Your objective
Below are records. Find each line in them that holds the word "Flux" and copy it.

[Stored data entries]
------------------------------------------------------------------------

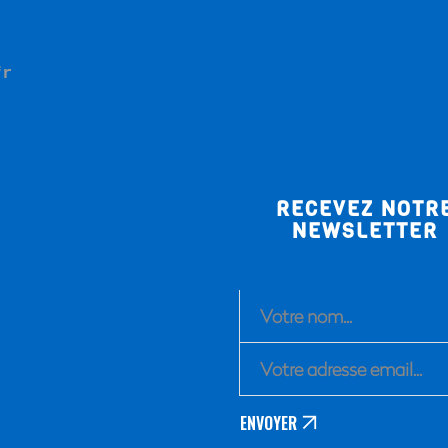
fr
RECEVEZ NOTR
NEWSLETTER
ENVOYER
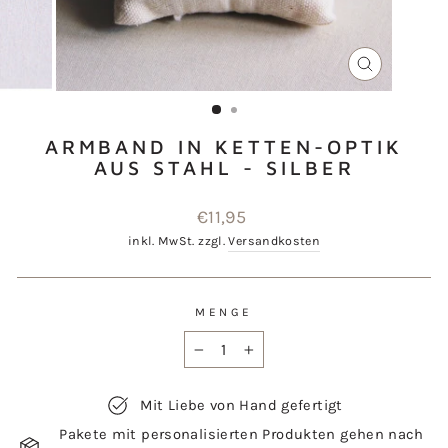
SCHLIESSEN
ESC)
ARMBAND IN KETTEN-OPTIK
AUS STAHL - SILBER
Normaler
€11,95
Preis
inkl. MwSt. zzgl.
Versandkosten
MENGE
−
+
Mit Liebe von Hand gefertigt
Pakete mit personalisierten Produkten gehen nach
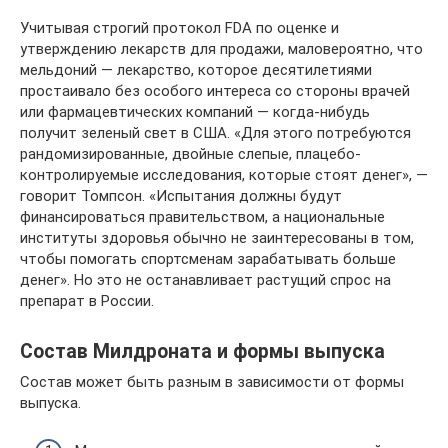
Учитывая строгий протокол FDA по оценке и
утверждению лекарств для продажи, маловероятно, что
мельдоний — лекарство, которое десятилетиями
простаивало без особого интереса со стороны врачей
или фармацевтических компаний — когда-нибудь
получит зеленый свет в США. «Для этого потребуются
рандомизированные, двойные слепые, плацебо-
контролируемые исследования, которые стоят денег», —
говорит Томпсон. «Испытания должны будут
финансироваться правительством, а национальные
институты здоровья обычно не заинтересованы в том,
чтобы помогать спортсменам зарабатывать больше
денег». Но это не останавливает растущий спрос на
препарат в России.
Состав Милдроната и формы выпуска
Состав может быть разным в зависимости от формы
выпуска.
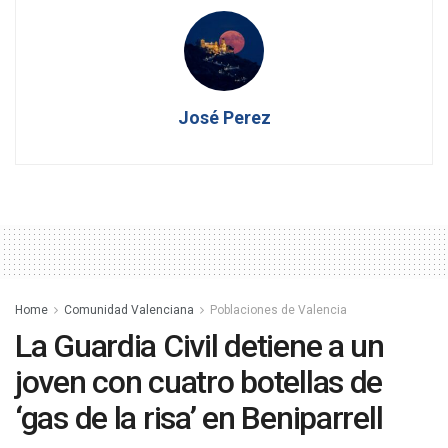
José Perez
Home
Comunidad Valenciana
Poblaciones de Valencia
La Guardia Civil detiene a un
joven con cuatro botellas de
‘gas de la risa’ en Beniparrell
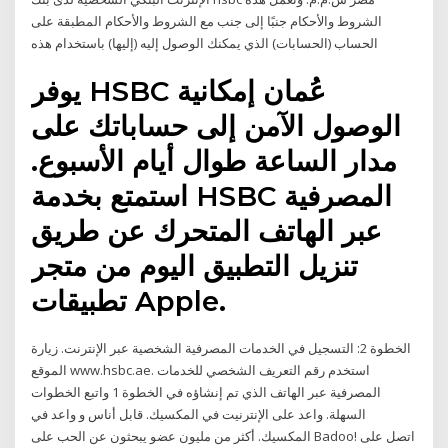
الشروط والأحكام جنبًا إلى جنب مع الشروط والأحكام المطبقة على
الحساب (الحسابات) الذي يمكنك الوصول إليه (إليها) باستخدام هذه
يوفر HSBC عُمان إمكانية
الوصول الآمن إلى حساباتك على
مدار الساعة طوال أيام الأسبوع.
استمتع بخدمة HSBC المصرفية
عبر الهاتف المتحرك عن طريق
تنزيل التطبيق اليوم من متجر
تطبيقات Apple.
الخطوة 2: التسجيل في الخدمات المصرفية الشخصية عبر الإنترنت. زيارة
الموقع www.hsbc.ae. استخدم رقم التعريف الشخصي للخدمات
المصرفية عبر الهاتف الذي تم إنشاؤه في الخطوة 1 واتبع الخطوات
السهلة. واعد على الإنترنيت في المكسيك. قابل أناس و واعد في
المكسيك. أكثر من مليون عضو يبحثون عن الحب على Badoo! اتصل على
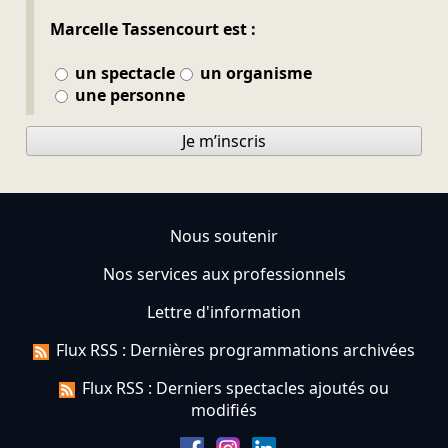
Marcelle Tassencourt est :
un spectacle
un organisme
une personne
Je m’inscris
Nous soutenir
Nos services aux professionnels
Lettre d'information
Flux RSS : Dernières programmations archivées
Flux RSS : Derniers spectacles ajoutés ou
modifiés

------------------------------------------------------------------------

Answer to this problem
Flux RSS : Dernières programmations archivées
Flux RSS : Derniers spectacles ajoutés ou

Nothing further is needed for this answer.